Ecological niche modeling for Zosterops simplex


0.1 Description

This document contains code and comments to reproduce analyses for ecological niche modeling of Zosterops simplex. Due to the time and complications involved in running the entire process at once, this document does not show the outputs of the code used, but it has been revised to allow full reproducibility.

Note: A connection to internet is required to run the code successfully. New sub-directories and files will be written in your working directory.


0.2 Libraries

The R packages grinnell, moransfast, kuenm, and mop are only on GitHub and some of them need compilation, install them using the package remotes and follow specific instructions if needed.

library(terra)
library(geodata)
library(spThin)
library(moranfast) 
library(grinnell)
library(kuenm)
library(mop)


0.3 Data

Our data consists of occurrence records of Z. simplex downloaded from GBIF, and raster layers obtained from the MERRAClim database. Raster layers used were the ones corresponding to the group “5m_mean_00s” (zipped folder with GTiff files).

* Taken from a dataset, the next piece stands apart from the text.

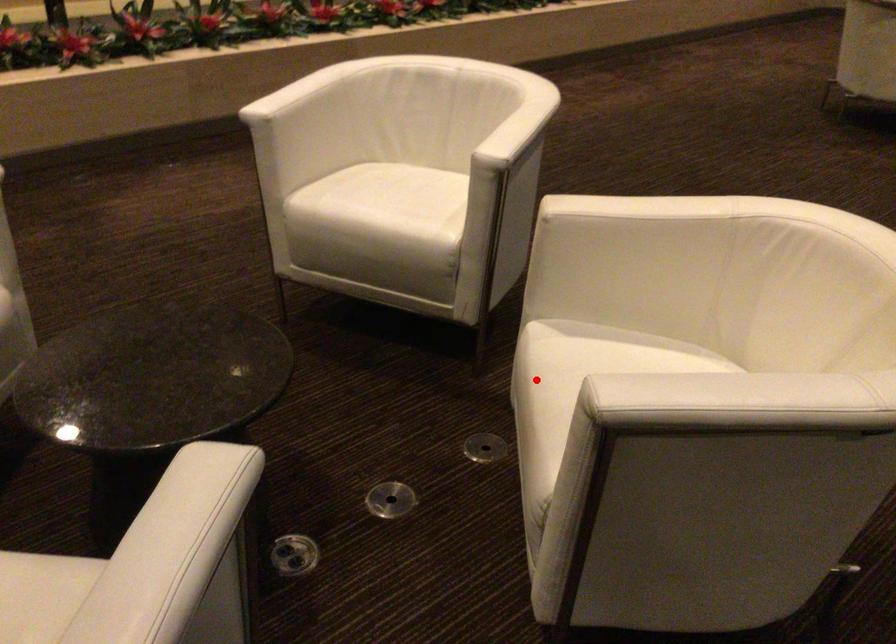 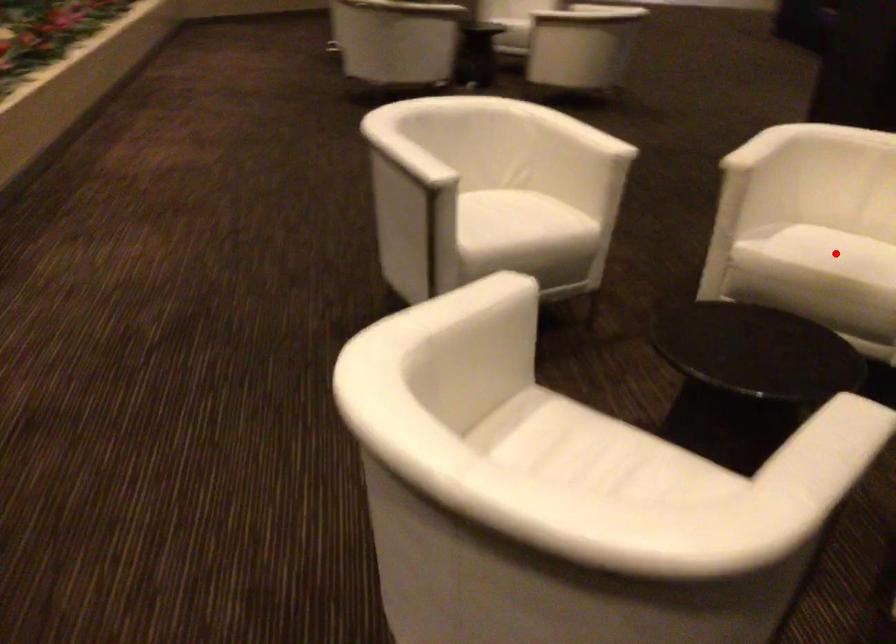 I am providing you with two images of the same scene from different viewpoints. A red point is marked on the first image and another point is marked on the second image. Are the points marked in image1 and image2 representing the same 3D position?

Yes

0.3.1 Manual processing of occurrence data

Occurrence records were obtained manually from GBIF and stored in our working directory inside the sub-directory “Data”. Records were processed manually to filter out erroneous or uncertain data. The steps followed are listed below:

  • Read into QGIS the initial records (280045).
  • Consulting Avibase, removed 1 record under the name Zosterops simplex salvadorii A.B.Meyer & Wiglesworth, 1894, as this taxon is generally considered as a full species, Z. salvadorii.
  • Removed 18620 records from USA.
  • Removed records with no geographic coordinates, leaving 261430 records.
  • Removed 80 occurrences with coordinate uncertainty > 10000 m.
  • Removed 17215 records with year before 2000 (243902 remaining records)
  • Checked range, via descriptions in Avibase
    • Geographic range:
      • Zosterops simplex simplex: breeds in eastern China (from extreme southern Gansu east to Jiangsu, south to eastern Yunnan, Guangxi, Guangdong and Fujian), Taiwan, and northeastern Vietnam; northern populations migratory, wintering from southeastern China to Thailand and central Indochina
      • Zosterops simplex hainanus: Hainan (s China)
      • Zosterops simplex williamsoni: southern Thailand and east coast of northern and central Thai-Malay Peninsula
      • Zosterops simplex erwini: coastal forests of the western and southeastern Thai-Malay Peninsula, of Sumatra, the Riau Islands, Bangka, and the Natuna Islands; population of coastal western Borneo provisionally assigned here, but possibly a distinct taxon
    • Source: Clements checklist
  • Checked range further via consulting northern/eastern limit in BirdLife
    • Removed a bunch of NE China records considering this source.
  • Removed 2 more records, which were from Baja California!
  • Checked for coincidence with MERRAClim dataset. MERRA is not clipped to coasts, so we used the China_ADM coverage from DivaGIS. Removed 20643 records that are “offshore.”
  • The total remaining records (222673) were saved in CSV format.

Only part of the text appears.